_WORK INSTRUCTION:_
Find every line in the records below that holds the word "cookies", and copy it out.

_RECORDS SUPPLIED:_
=== Begin Enclosure ===
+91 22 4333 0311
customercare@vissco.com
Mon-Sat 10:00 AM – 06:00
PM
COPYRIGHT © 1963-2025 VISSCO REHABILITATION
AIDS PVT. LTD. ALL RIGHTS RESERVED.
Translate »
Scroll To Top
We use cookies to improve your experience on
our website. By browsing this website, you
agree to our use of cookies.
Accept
=== End Enclosure ===
=== Begin Enclosure ===
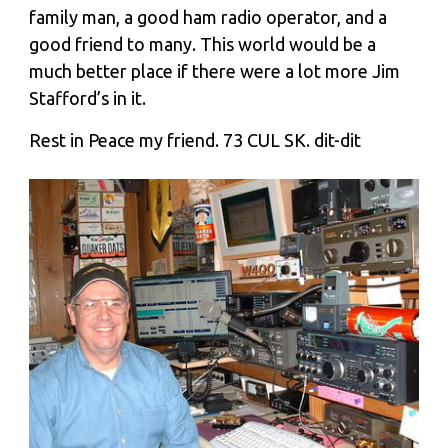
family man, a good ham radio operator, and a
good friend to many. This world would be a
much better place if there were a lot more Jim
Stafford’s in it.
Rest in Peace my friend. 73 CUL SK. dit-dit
=== End Enclosure ===
=== Begin Enclosure ===
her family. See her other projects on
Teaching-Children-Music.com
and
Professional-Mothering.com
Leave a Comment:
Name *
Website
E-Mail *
=== End Enclosure ===
_FINAL ANSWER:_
We use cookies to improve your experience on
agree to our use of cookies.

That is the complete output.